Bure realized at the time, “Oh my gosh, this is super serious because Dad’s at church.” Her family started attending church weekly, and “it’s not like we were instant believers,” she said, “but I saw that my parents were just working through their marriage.”
“And I would sit every week, and I would listen to the sermons,” said Bure, “and I never really understood, like totally understood what they were talking about because I didn’t know Bible stories. I didn’t know God, other than God’s some big being in the sky that created the world.”
However, one Sunday the pastor invited people in the congregation to pray to make Jesus Lord of their lives, and Bure did. “I didn’t know all of what that meant,” she said, but nevertheless she “accepted Christ at 12.”

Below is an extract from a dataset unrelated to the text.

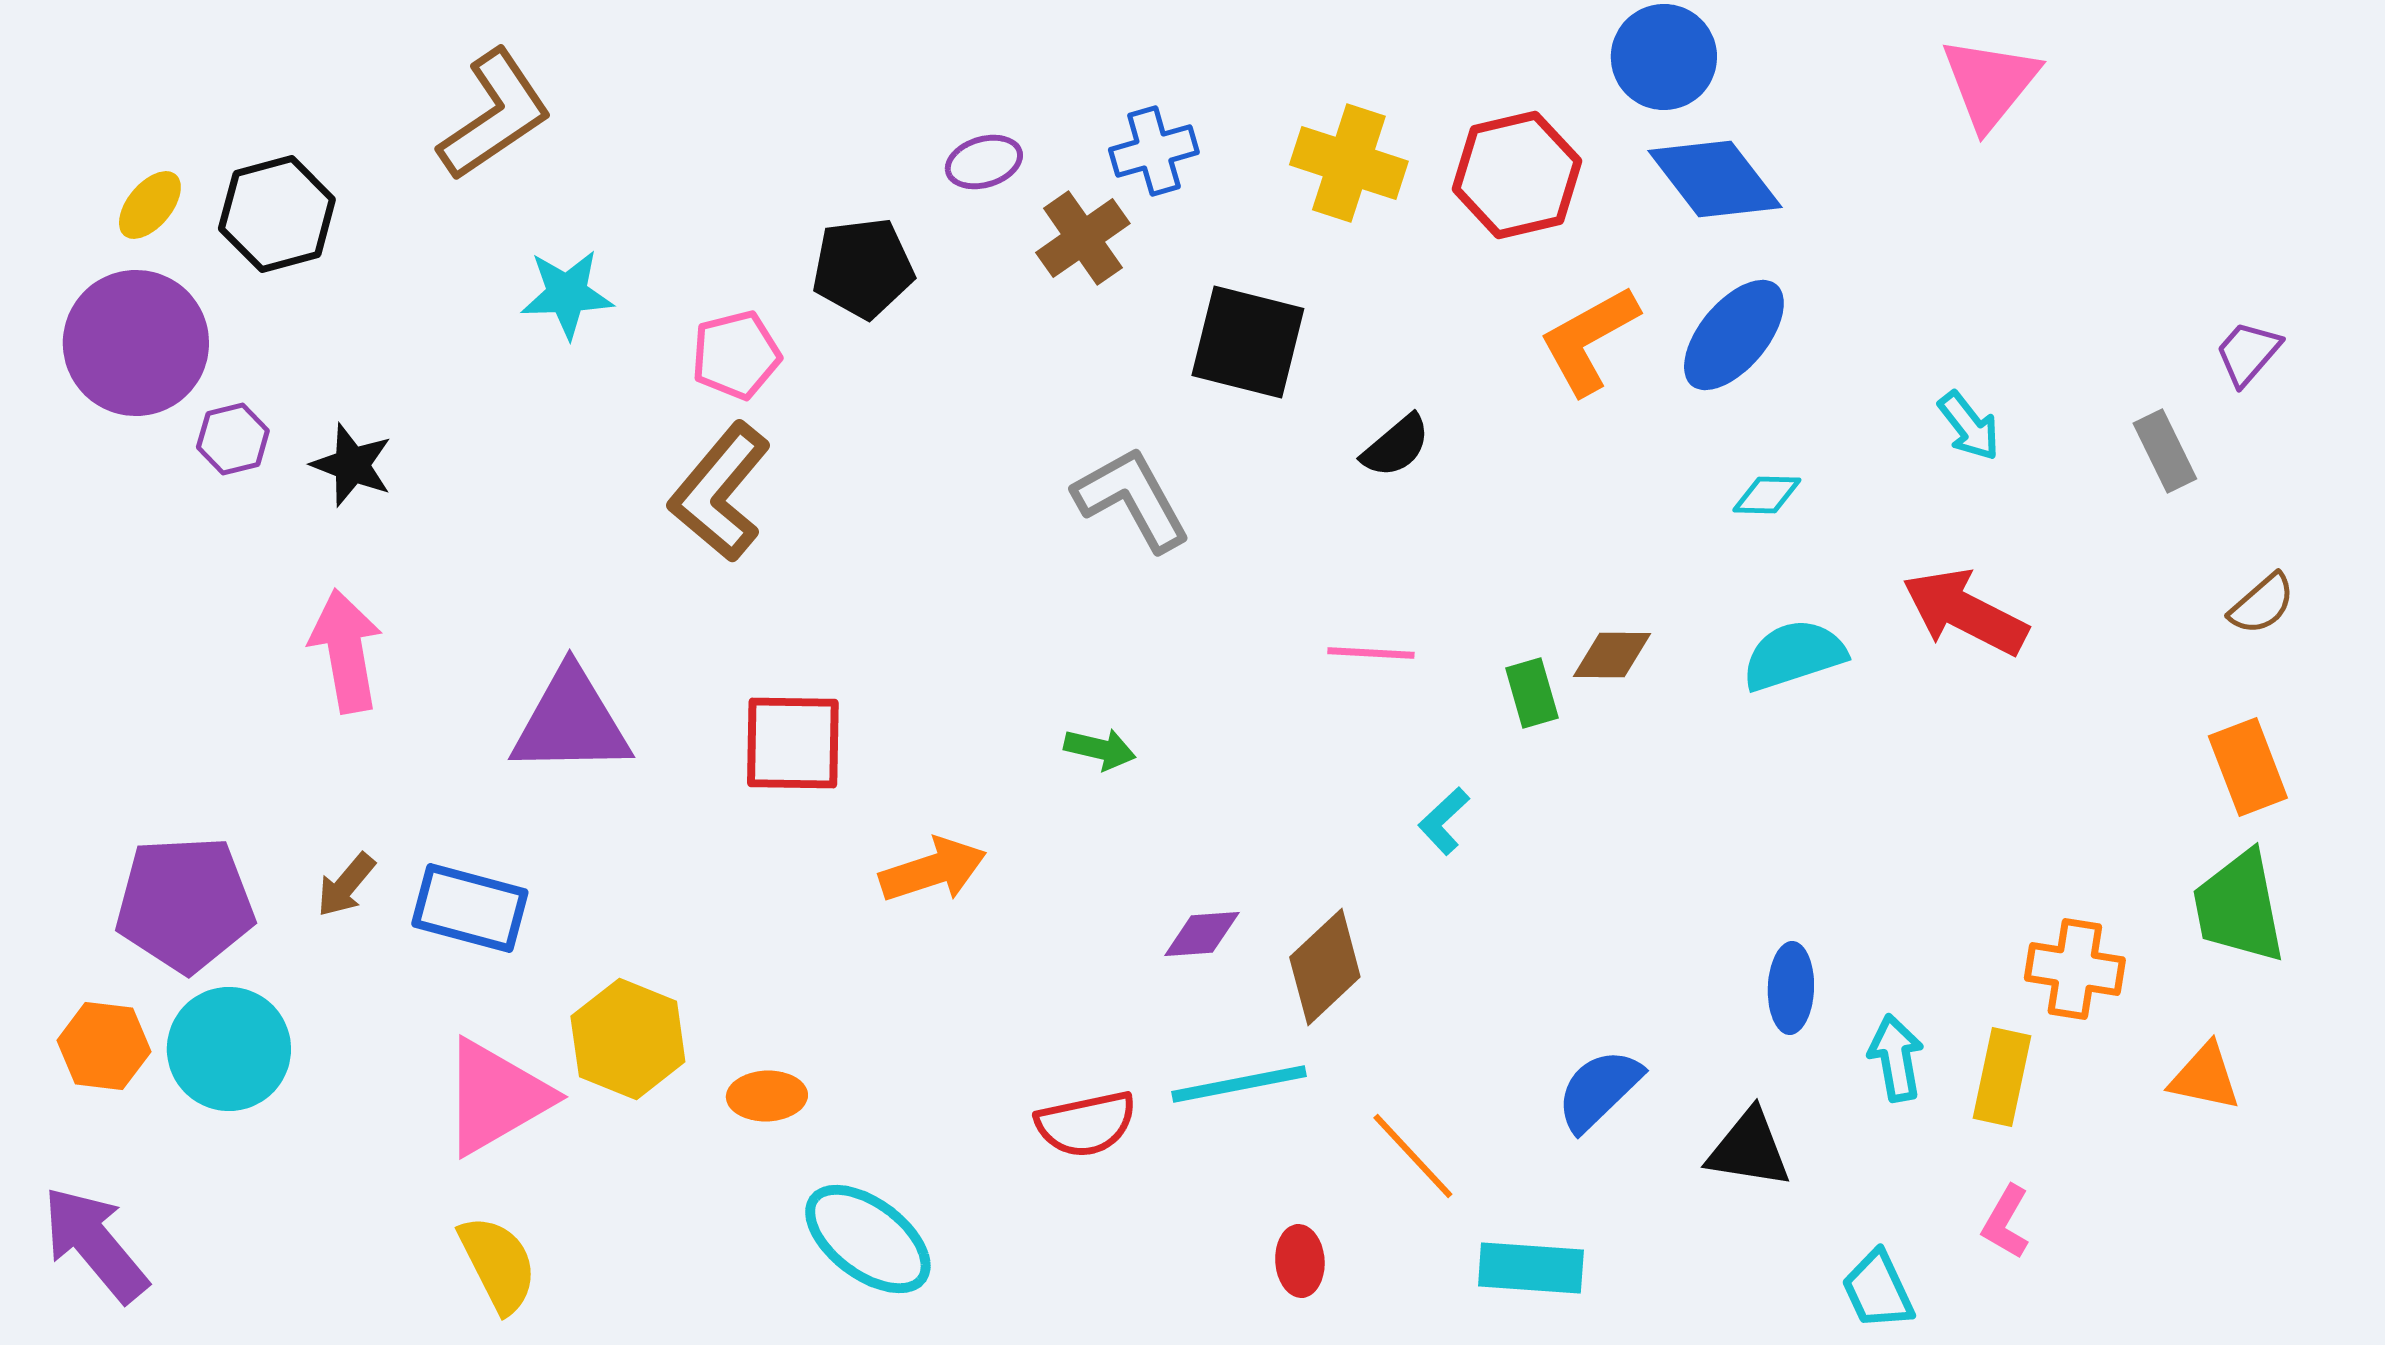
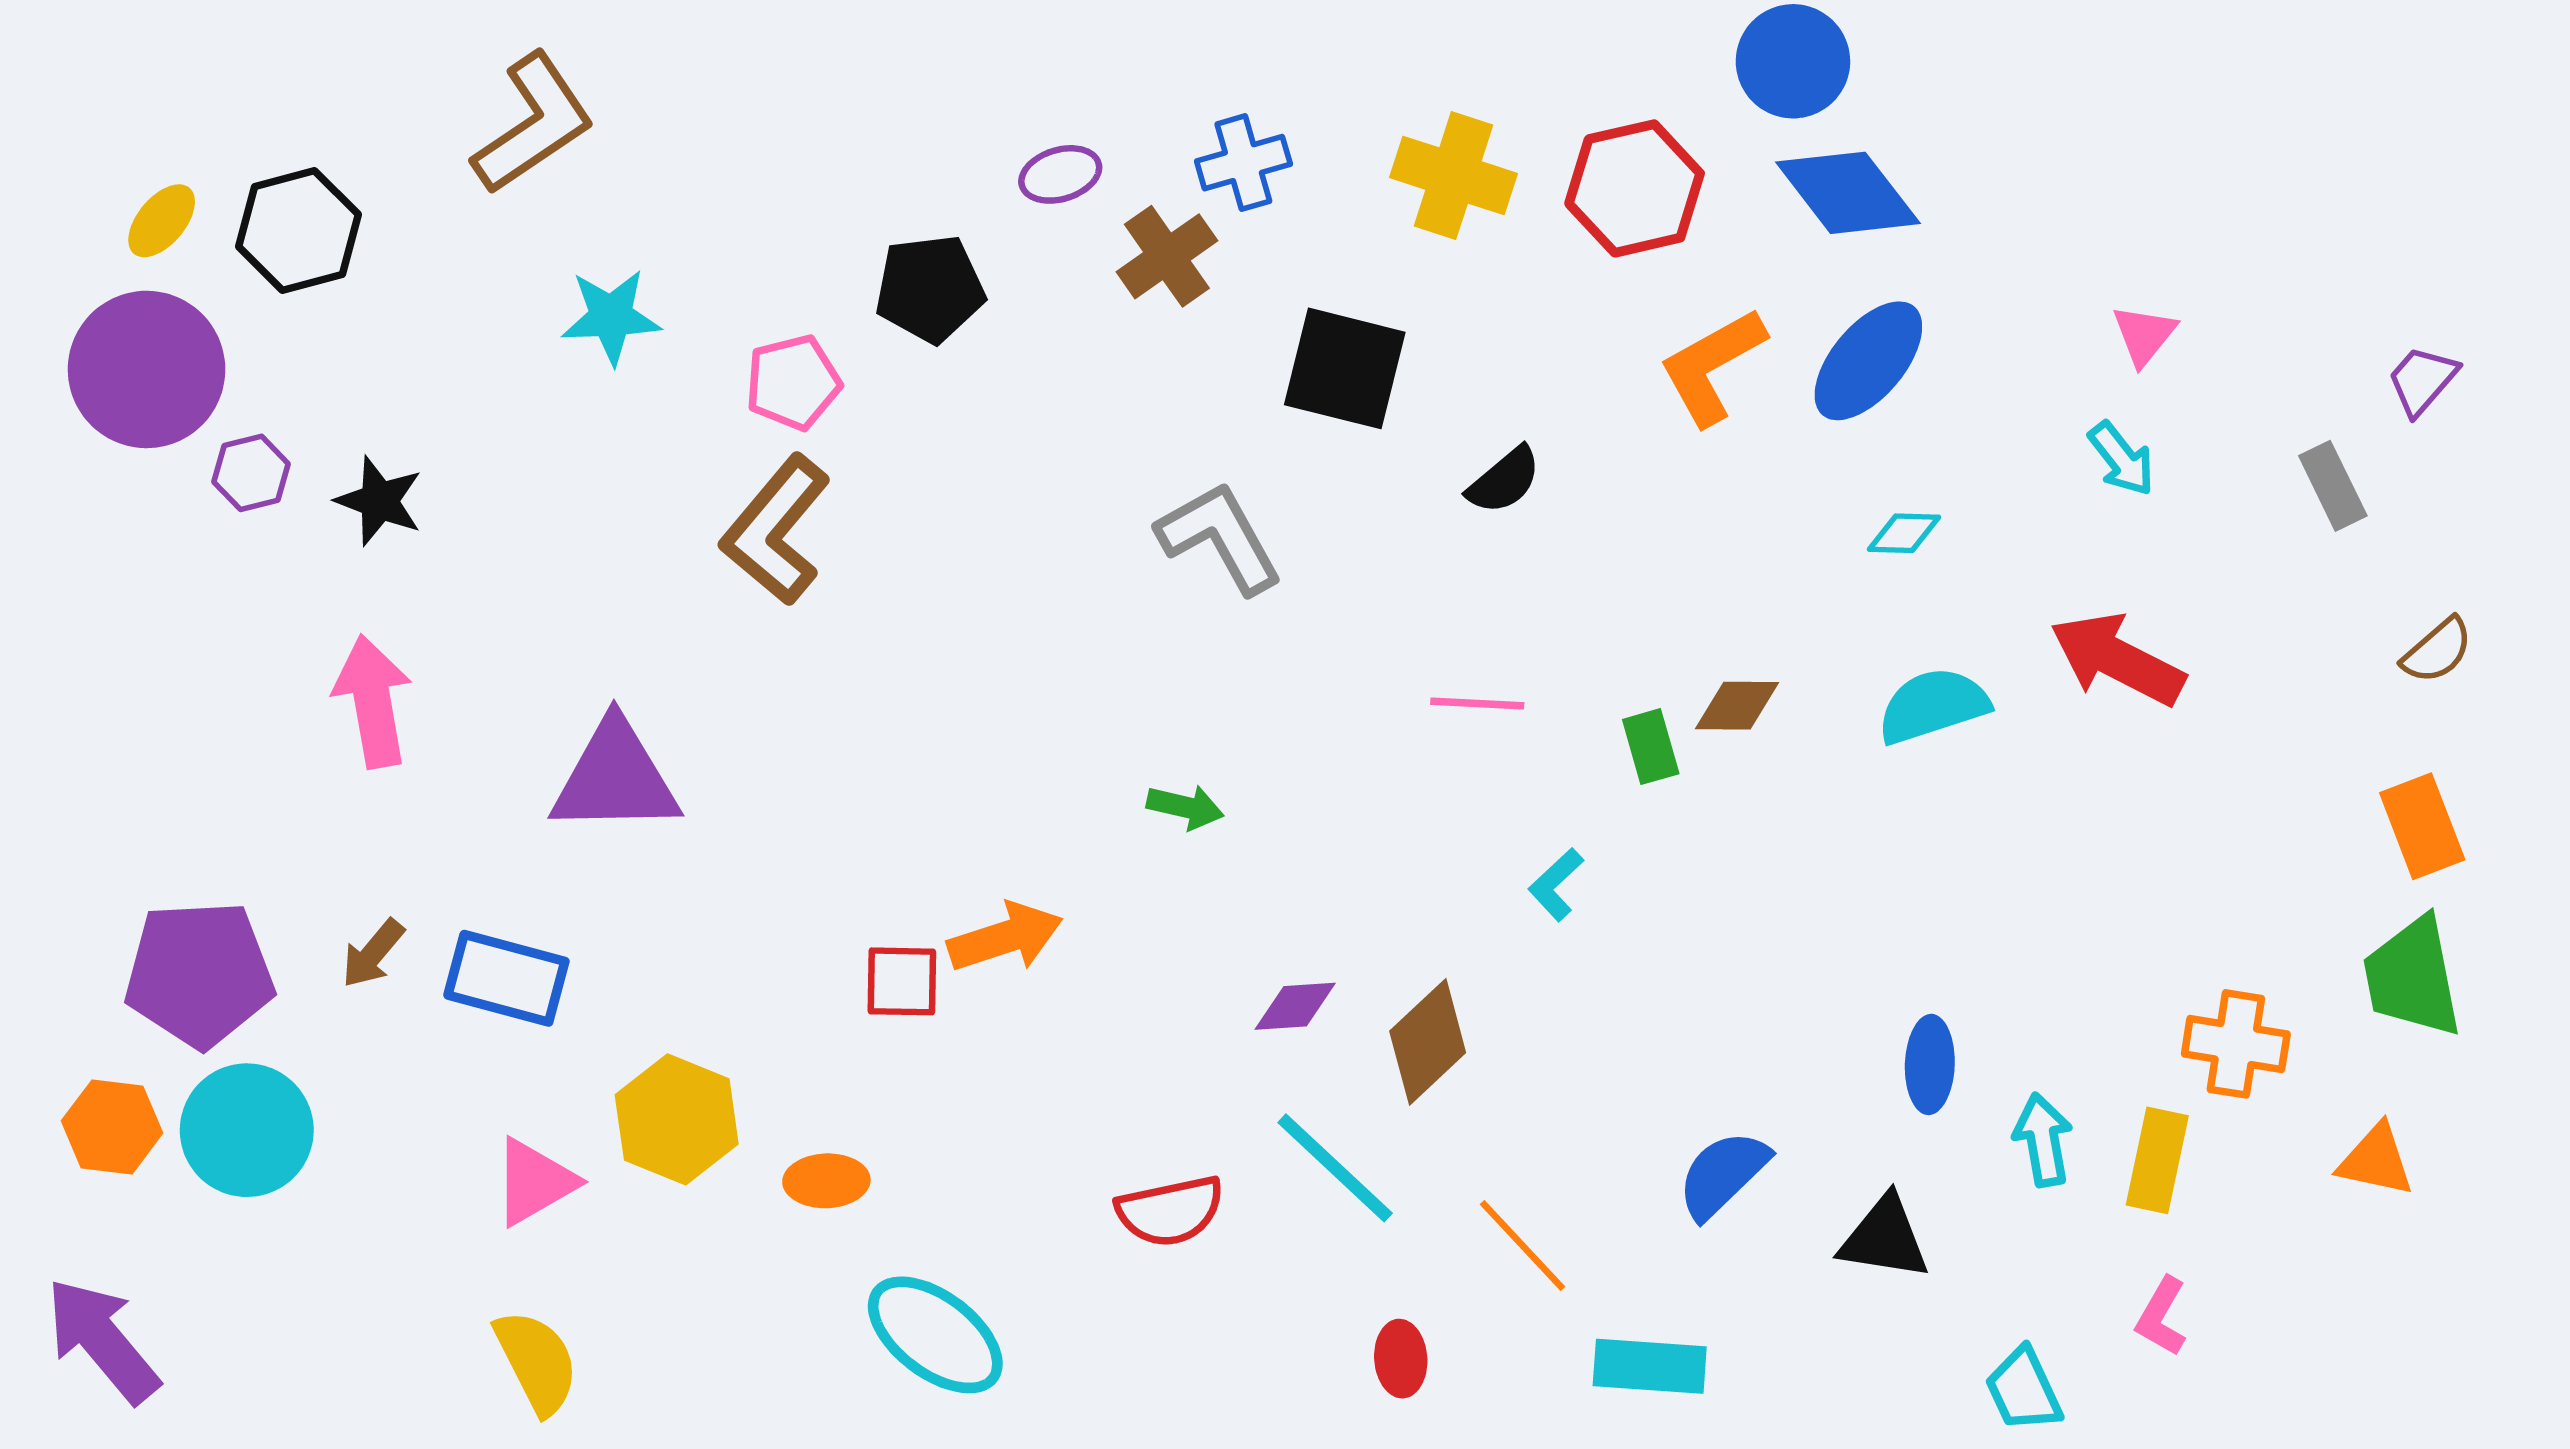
pink triangle: (1990, 83) -> (2144, 335), moved, size x0.6
red square: (793, 743) -> (902, 981), moved, size x0.7
cyan line: (1239, 1084) -> (1335, 1168), turned 54
pink triangle: (496, 1097) -> (534, 1182), size x0.7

Bure shared that she and her siblings all came to trust in Jesus at different points in their lives; her father didn’t commit to following Christ until 20 years after the family started attending church.
“So you accepted Christ when you were around 12 years old,” Schnacky said. “But what was really the moment that you were like, ‘Oh my gosh, wait—God is not only real, but he really wants to use me, like, I have a purpose’?”
“I remember the exact moment,” Bure answered. She had her daughter, Natasha, at age 22, and it was at that point that Bure started wondering, “What am I going to teach her about God?”
“And I realized at that moment that I didn’t really know anything about God,” Bure said. “Even though I knew he was my Savior, I believed I was going to heaven when I died, but I never read the Bible.”
“I didn’t really have a relationship with God,” she explained. “Then when I became a young adult and got married, God was not a focus in my life, was not a focus in my husband’s life either. So it was being thrust into motherhood” that led Bure to start exploring her faith.
“I really need to know who God is,” she decided at the time. “And so I would open up my Bible, and it would look like a foreign language to me. I wouldn’t know where to start. I didn’t know how to read it. I couldn’t understand the context of things.”